Task to complete:
Transcribe every entry verbatim; omit pictures.
*** Opening of Exercise inputs ***
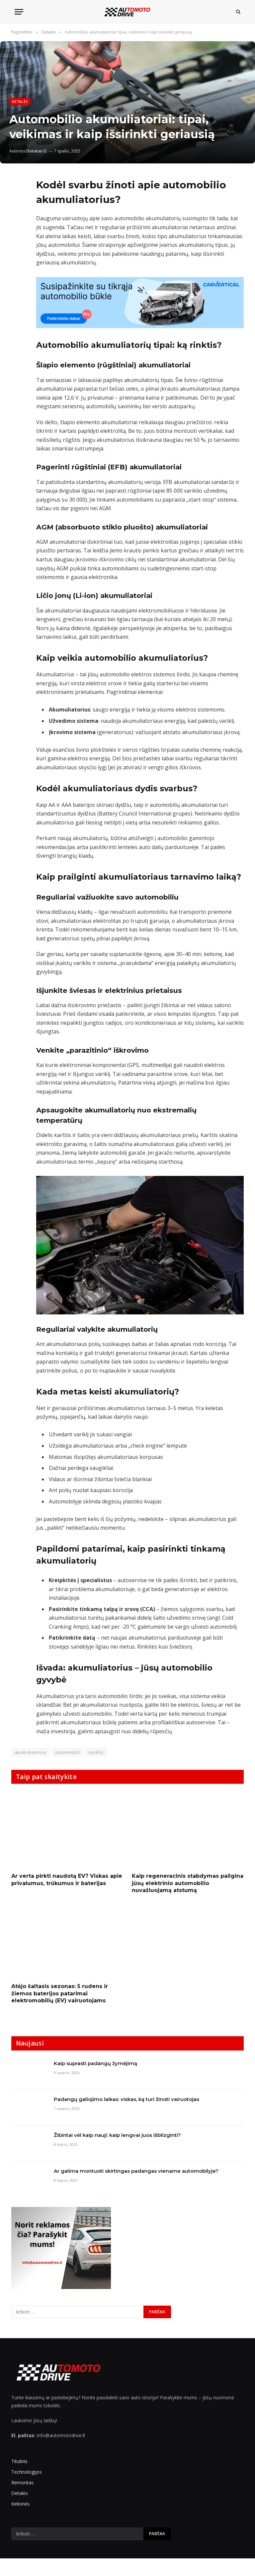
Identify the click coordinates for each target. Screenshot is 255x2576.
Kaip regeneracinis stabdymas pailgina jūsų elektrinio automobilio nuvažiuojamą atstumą (187, 1883)
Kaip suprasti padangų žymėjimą (95, 2063)
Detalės (20, 101)
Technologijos (26, 2472)
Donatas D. (36, 151)
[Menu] (19, 11)
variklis (96, 1752)
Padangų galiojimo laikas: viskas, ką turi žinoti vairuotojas (126, 2099)
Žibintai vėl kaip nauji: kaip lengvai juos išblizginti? (117, 2135)
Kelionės (20, 2504)
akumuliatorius (30, 1752)
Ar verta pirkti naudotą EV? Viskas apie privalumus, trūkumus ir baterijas (66, 1879)
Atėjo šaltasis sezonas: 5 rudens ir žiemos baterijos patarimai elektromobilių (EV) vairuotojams (59, 1993)
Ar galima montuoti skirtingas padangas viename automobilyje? (136, 2171)
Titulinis (19, 2461)
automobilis (67, 1752)
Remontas (22, 2482)
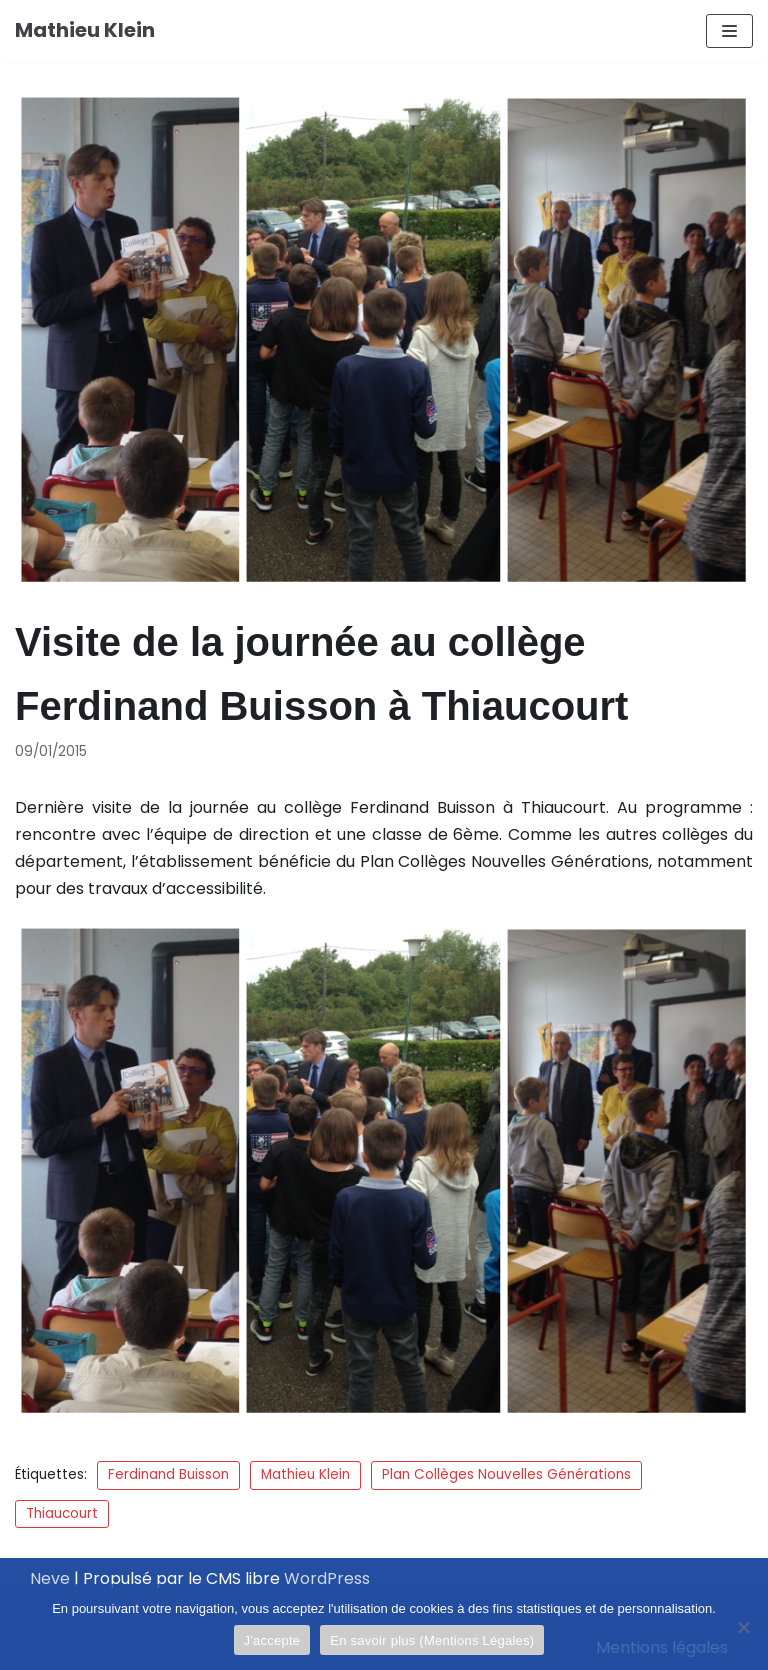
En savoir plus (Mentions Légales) (432, 1640)
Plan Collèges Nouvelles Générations (506, 1474)
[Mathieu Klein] (85, 31)
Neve (50, 1578)
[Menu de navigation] (729, 31)
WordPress (327, 1578)
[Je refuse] (743, 1627)
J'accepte (272, 1640)
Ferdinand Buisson (168, 1474)
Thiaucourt (62, 1513)
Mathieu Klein (305, 1474)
*** Close of Exercise inputs ***
Solved exercise:
Identify the click coordinates for each target. Screenshot is 255x2576.
Kaip regeneracinis stabdymas pailgina jūsų elektrinio automobilio nuvažiuojamą atstumą (187, 1883)
Kaip suprasti padangų žymėjimą (95, 2063)
Detalės (20, 101)
Technologijos (26, 2472)
Donatas D. (36, 151)
[Menu] (19, 11)
variklis (96, 1752)
Padangų galiojimo laikas: viskas, ką turi žinoti vairuotojas (126, 2099)
Žibintai vėl kaip nauji: kaip lengvai juos išblizginti? (117, 2135)
Kelionės (20, 2504)
akumuliatorius (30, 1752)
Ar verta pirkti naudotą EV? Viskas apie privalumus, trūkumus ir baterijas (66, 1879)
Atėjo šaltasis sezonas: 5 rudens ir žiemos baterijos patarimai elektromobilių (EV) vairuotojams (59, 1993)
Ar galima montuoti skirtingas padangas viename automobilyje? (136, 2171)
Titulinis (19, 2461)
automobilis (67, 1752)
Remontas (22, 2482)
En savoir plus (Mentions Légales) (432, 1640)
Plan Collèges Nouvelles Générations (506, 1474)
[Mathieu Klein] (85, 31)
Neve (50, 1578)
[Menu de navigation] (729, 31)
WordPress (327, 1578)
[Je refuse] (743, 1627)
J'accepte (272, 1640)
Ferdinand Buisson (168, 1474)
Thiaucourt (62, 1513)
Mathieu Klein (305, 1474)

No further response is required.